It is not new gist that Nigeria is an empire of paranoia. Well, ‘paranoia’ is not exactly the word; fear is better suited to what I speak about. This is the feeling that danger is looming, even close as breath. Although this is not exclusive to Nigeria, I am perturbed that here security is sort of a fool’s paradise, as government is probably a faceless, nameless being. I will tell a story to illustrate this.
A friend’s friend was given a house by her friend. This friend’s friend accommodated another friend in the house that had been given to her by her friend. So, we have Friend A (my friend), Friend B (my friend’s friend), Friend C (my friend’s friend’s friend who gave her a house), and Friend D (my friend’s friend’s friend who is accommodated in Friend C’s house).
Friend D is alone in the house one night, a few weeks ago, when the door, which she left locked, opens. She is greatly surprised, and when she goes to the door, it is a certain guy who asks for Friend C. He is told that she is not in, as she is not in Lagos at the moment. He claimed he was his girlfriend, but Friend D only saw two guys at the door with him, which left her wondering if he was gay, and all three of them exited together. Already Friend D is confused, as she has never seen any of the guys or the girl (whom she later saw in the vehicle they drove off in) before then. She shuts the door after their exit. A couple of minutes later, two guys knock. She opens for them, and her nightmare begins, as they were the two guys with the guy that had access into the house earlier.

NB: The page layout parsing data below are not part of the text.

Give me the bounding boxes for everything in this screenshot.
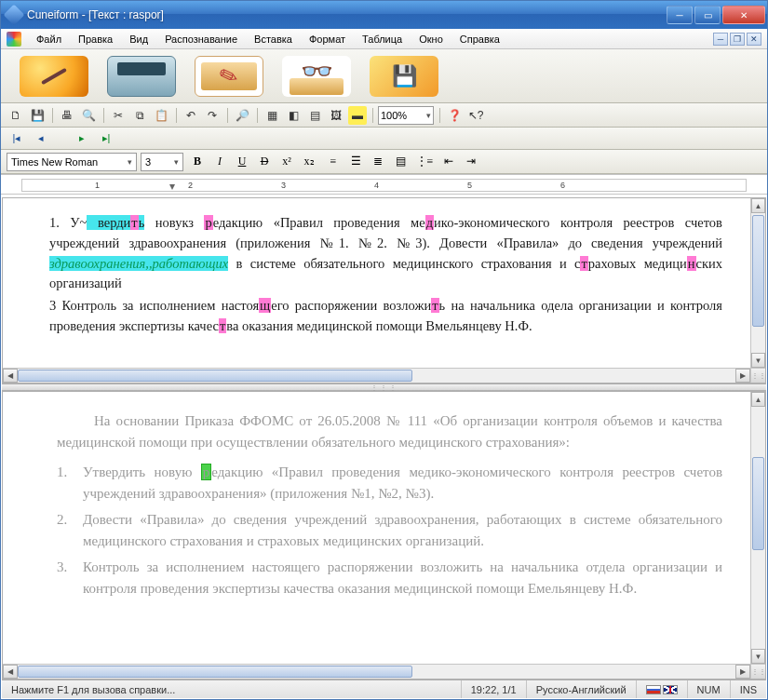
menu-table[interactable]: Таблица xyxy=(355,32,410,47)
italic-button[interactable]: I xyxy=(209,153,230,171)
scroll-grip-icon[interactable]: ⋮⋮ xyxy=(750,665,765,679)
menu-format[interactable]: Формат xyxy=(302,32,353,47)
scroll-thumb[interactable] xyxy=(752,457,764,550)
status-num: NUM xyxy=(688,680,731,698)
scroll-right-icon[interactable]: ▶ xyxy=(735,665,750,679)
mdi-minimize-button[interactable]: ─ xyxy=(713,33,728,46)
mdi-restore-button[interactable]: ❐ xyxy=(730,33,745,46)
align-left-icon[interactable]: ≡ xyxy=(323,153,344,171)
align-center-icon[interactable]: ☰ xyxy=(345,153,366,171)
mdi-close-button[interactable]: ✕ xyxy=(747,33,761,46)
menu-view[interactable]: Вид xyxy=(122,32,155,47)
indent-decrease-icon[interactable]: ⇤ xyxy=(438,153,459,171)
scroll-left-icon[interactable]: ◀ xyxy=(3,665,18,679)
list-number: 1. xyxy=(57,462,67,483)
save-button[interactable] xyxy=(370,56,438,97)
grid-icon[interactable]: ▦ xyxy=(263,106,281,125)
main-toolbar xyxy=(1,49,767,103)
window-maximize-button[interactable]: ▭ xyxy=(694,6,721,24)
subscript-button[interactable]: x₂ xyxy=(299,153,319,171)
image-pane: На основании Приказа ФФОМС от 26.05.2008… xyxy=(2,391,766,680)
scroll-thumb[interactable] xyxy=(18,666,412,678)
navigation-toolbar: |◂ ◂ ▸ ▸| xyxy=(1,128,767,150)
list-bullets-icon[interactable]: ⋮≡ xyxy=(414,153,435,171)
scroll-grip-icon[interactable]: ⋮⋮ xyxy=(750,369,765,383)
scroll-up-icon[interactable]: ▲ xyxy=(751,198,765,213)
scroll-down-icon[interactable]: ▼ xyxy=(751,353,765,368)
window-close-button[interactable]: ✕ xyxy=(722,6,765,24)
text-fragment: его распоряжении возложи xyxy=(271,298,431,313)
help-icon[interactable]: ❓ xyxy=(445,106,464,125)
text-fragment: новукз xyxy=(144,215,204,230)
prev-page-icon[interactable]: ◂ xyxy=(31,130,51,147)
indent-increase-icon[interactable]: ⇥ xyxy=(461,153,481,171)
window-minimize-button[interactable]: ─ xyxy=(667,6,693,24)
text-fragment: едакцию «Правил проведения ме xyxy=(213,215,425,230)
font-name-combo[interactable]: Times New Roman xyxy=(7,153,137,171)
scroll-left-icon[interactable]: ◀ xyxy=(3,369,18,383)
highlight-magenta: т xyxy=(130,215,138,230)
bold-button[interactable]: B xyxy=(187,153,208,171)
menu-help[interactable]: Справка xyxy=(452,32,507,47)
align-right-icon[interactable]: ≣ xyxy=(368,153,388,171)
text-document[interactable]: 1. У~ вердить новукз редакцию «Правил пр… xyxy=(3,198,750,368)
last-page-icon[interactable]: ▸| xyxy=(96,130,116,147)
next-page-icon[interactable]: ▸ xyxy=(72,130,92,147)
list-number: 3. xyxy=(57,557,67,578)
underline-button[interactable]: U xyxy=(232,153,252,171)
zoom-value: 100% xyxy=(381,110,407,121)
menu-edit[interactable]: Правка xyxy=(71,32,120,47)
ruler-num-1: 1 xyxy=(95,181,100,190)
copy-icon[interactable]: ⧉ xyxy=(130,106,149,125)
titlebar: Cuneiform - [Текст : raspor] ─ ▭ ✕ xyxy=(1,1,767,29)
strike-button[interactable]: D xyxy=(254,153,275,171)
flag-ru-icon xyxy=(646,685,661,694)
image-pane-hscrollbar[interactable]: ◀ ▶ ⋮⋮ xyxy=(3,664,765,679)
horizontal-ruler[interactable]: ▾ 1 2 3 4 5 6 xyxy=(1,174,767,195)
highlight-green: р xyxy=(201,464,212,480)
highlight-magenta: р xyxy=(204,215,212,230)
scroll-up-icon[interactable]: ▲ xyxy=(751,392,765,407)
status-ins: INS xyxy=(731,680,766,698)
zoom-combo[interactable]: 100% xyxy=(378,106,434,125)
toggle-icon[interactable]: ◧ xyxy=(284,106,303,125)
open-layout-button[interactable] xyxy=(195,56,263,97)
redo-icon[interactable]: ↷ xyxy=(203,106,222,125)
undo-icon[interactable]: ↶ xyxy=(182,106,200,125)
status-language: Русско-Английский xyxy=(527,680,637,698)
scroll-down-icon[interactable]: ▼ xyxy=(751,649,765,664)
scroll-right-icon[interactable]: ▶ xyxy=(735,369,750,383)
layout-icon[interactable]: ▤ xyxy=(305,106,324,125)
menu-window[interactable]: Окно xyxy=(411,32,451,47)
pane-splitter[interactable]: ⋮⋮⋮ xyxy=(2,384,766,391)
status-flags xyxy=(637,680,688,698)
align-justify-icon[interactable]: ▤ xyxy=(390,153,411,171)
text-pane-vscrollbar[interactable]: ▲ ▼ xyxy=(750,198,765,368)
recognize-button[interactable] xyxy=(282,56,351,97)
whatsthis-icon[interactable]: ↖? xyxy=(466,106,485,125)
menu-file[interactable]: Файл xyxy=(29,32,69,47)
text-pane: 1. У~ вердить новукз редакцию «Правил пр… xyxy=(2,197,766,384)
first-page-icon[interactable]: |◂ xyxy=(7,130,27,147)
cut-icon[interactable]: ✂ xyxy=(109,106,128,125)
scroll-thumb[interactable] xyxy=(752,215,764,327)
save-icon[interactable]: 💾 xyxy=(28,106,47,125)
wizard-button[interactable] xyxy=(20,56,88,97)
list-number: 2. xyxy=(57,509,67,531)
image-document[interactable]: На основании Приказа ФФОМС от 26.05.2008… xyxy=(3,392,750,664)
highlight-icon[interactable]: ▬ xyxy=(348,106,367,125)
scan-button[interactable] xyxy=(107,56,176,97)
print-icon[interactable]: 🖶 xyxy=(58,106,76,125)
image-pane-vscrollbar[interactable]: ▲ ▼ xyxy=(750,392,765,664)
scroll-thumb[interactable] xyxy=(18,370,412,382)
font-size-combo[interactable]: 3 xyxy=(141,153,183,171)
menu-insert[interactable]: Вставка xyxy=(247,32,300,47)
menu-recognition[interactable]: Распознавание xyxy=(157,32,245,47)
print-preview-icon[interactable]: 🔍 xyxy=(79,106,98,125)
find-icon[interactable]: 🔎 xyxy=(233,106,251,125)
image-icon[interactable]: 🖼 xyxy=(327,106,345,125)
new-icon[interactable]: 🗋 xyxy=(7,106,25,125)
superscript-button[interactable]: x² xyxy=(276,153,297,171)
text-pane-hscrollbar[interactable]: ◀ ▶ ⋮⋮ xyxy=(3,368,765,383)
paste-icon[interactable]: 📋 xyxy=(152,106,170,125)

In sum, they try to rape her. She is forced to the room and kept under the bed, which muffles her shouts. An argument ensues between the pre-rapists, and Friend D finds a way to escape. It is her mode of escape that baffles me, that tugs at my dignity, starts a question in my head.
She jumps down from a height of close to 12 feet, escaping her assailants.
What she did, in my thinking, was to compare a post-rape feeling with the danger of falling from a height of 12 feet. She considered the latter preferable, more dignifying. This is akin to a story of a group of Mozambican women who, during the civil war of the ‘80s, huddled together and threw themselves into a river. They had been raped.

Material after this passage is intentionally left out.